Aim of the task:
Find how many lines below hold "only", and give that number as the entire answer.

The data:
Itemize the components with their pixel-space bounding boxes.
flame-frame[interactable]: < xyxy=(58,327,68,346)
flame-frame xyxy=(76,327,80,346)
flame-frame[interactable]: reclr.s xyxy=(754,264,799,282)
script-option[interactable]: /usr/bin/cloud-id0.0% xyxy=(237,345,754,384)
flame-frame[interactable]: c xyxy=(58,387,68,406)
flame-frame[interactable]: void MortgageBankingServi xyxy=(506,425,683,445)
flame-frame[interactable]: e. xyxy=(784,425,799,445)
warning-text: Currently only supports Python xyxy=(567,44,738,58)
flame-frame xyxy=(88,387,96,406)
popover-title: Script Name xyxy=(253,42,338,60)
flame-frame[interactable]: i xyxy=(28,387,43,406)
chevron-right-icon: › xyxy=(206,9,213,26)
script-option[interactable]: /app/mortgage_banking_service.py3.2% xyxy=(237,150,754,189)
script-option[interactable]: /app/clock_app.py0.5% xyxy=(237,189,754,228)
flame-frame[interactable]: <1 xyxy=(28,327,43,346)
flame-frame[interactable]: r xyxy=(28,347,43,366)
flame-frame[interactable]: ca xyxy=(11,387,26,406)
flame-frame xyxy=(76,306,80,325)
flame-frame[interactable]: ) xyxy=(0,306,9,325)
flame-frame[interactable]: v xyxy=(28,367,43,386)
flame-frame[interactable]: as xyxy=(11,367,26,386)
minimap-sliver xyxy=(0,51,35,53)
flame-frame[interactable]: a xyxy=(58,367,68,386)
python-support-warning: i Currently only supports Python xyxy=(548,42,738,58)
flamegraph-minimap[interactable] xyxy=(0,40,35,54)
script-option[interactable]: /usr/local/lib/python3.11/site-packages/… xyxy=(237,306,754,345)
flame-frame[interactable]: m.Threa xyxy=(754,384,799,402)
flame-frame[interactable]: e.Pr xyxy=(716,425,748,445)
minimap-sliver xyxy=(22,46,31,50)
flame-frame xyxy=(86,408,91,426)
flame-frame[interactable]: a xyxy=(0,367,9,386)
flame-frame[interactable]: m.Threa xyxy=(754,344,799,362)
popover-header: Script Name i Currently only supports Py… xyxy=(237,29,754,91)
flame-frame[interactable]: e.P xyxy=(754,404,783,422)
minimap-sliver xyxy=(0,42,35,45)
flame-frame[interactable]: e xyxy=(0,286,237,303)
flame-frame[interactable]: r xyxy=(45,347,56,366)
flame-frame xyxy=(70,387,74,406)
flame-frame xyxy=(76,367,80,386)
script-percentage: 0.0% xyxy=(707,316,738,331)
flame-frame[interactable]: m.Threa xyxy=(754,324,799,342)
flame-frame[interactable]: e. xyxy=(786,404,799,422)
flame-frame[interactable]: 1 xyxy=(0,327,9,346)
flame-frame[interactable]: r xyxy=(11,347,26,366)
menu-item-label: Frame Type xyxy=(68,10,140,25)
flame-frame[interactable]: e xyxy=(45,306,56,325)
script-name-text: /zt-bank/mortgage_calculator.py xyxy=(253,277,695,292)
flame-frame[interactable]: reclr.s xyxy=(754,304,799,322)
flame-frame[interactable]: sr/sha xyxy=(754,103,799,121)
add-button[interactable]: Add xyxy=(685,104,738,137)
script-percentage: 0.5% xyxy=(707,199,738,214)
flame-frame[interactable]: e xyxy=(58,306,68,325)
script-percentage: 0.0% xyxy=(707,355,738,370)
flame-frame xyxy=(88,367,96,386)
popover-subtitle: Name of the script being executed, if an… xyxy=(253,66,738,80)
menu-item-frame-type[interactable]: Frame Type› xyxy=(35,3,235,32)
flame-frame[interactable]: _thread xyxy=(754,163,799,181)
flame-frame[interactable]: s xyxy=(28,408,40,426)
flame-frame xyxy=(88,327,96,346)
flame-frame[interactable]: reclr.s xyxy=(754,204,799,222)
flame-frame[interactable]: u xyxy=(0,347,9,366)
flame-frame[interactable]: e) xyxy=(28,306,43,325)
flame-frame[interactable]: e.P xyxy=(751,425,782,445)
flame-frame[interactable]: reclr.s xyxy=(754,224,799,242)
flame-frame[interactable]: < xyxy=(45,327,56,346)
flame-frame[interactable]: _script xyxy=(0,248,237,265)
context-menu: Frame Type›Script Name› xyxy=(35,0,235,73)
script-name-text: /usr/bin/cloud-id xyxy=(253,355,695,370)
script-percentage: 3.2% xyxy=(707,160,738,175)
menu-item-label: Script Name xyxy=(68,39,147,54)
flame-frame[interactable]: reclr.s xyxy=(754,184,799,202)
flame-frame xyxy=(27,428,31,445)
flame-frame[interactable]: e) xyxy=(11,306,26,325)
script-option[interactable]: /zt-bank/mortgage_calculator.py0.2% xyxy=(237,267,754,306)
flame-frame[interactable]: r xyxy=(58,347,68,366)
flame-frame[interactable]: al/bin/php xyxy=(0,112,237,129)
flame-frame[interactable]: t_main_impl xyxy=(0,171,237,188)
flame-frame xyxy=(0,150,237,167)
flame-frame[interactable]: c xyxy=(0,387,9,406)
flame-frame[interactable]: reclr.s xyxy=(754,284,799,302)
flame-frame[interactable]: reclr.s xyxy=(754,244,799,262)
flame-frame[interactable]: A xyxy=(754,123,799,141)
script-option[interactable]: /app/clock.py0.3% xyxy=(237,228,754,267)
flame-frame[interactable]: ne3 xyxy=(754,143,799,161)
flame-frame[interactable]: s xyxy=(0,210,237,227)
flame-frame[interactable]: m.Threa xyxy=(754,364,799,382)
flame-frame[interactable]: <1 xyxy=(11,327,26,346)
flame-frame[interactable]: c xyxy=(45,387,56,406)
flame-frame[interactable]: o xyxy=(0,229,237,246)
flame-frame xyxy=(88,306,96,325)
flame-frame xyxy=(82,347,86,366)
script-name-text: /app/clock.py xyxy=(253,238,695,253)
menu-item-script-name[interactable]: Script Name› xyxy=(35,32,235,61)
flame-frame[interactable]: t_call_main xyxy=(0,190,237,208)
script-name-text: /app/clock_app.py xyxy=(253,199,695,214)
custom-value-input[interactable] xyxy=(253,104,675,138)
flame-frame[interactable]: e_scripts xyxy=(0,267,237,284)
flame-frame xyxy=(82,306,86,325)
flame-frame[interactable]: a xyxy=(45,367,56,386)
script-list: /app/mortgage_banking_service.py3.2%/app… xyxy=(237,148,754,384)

Solved exercise:
3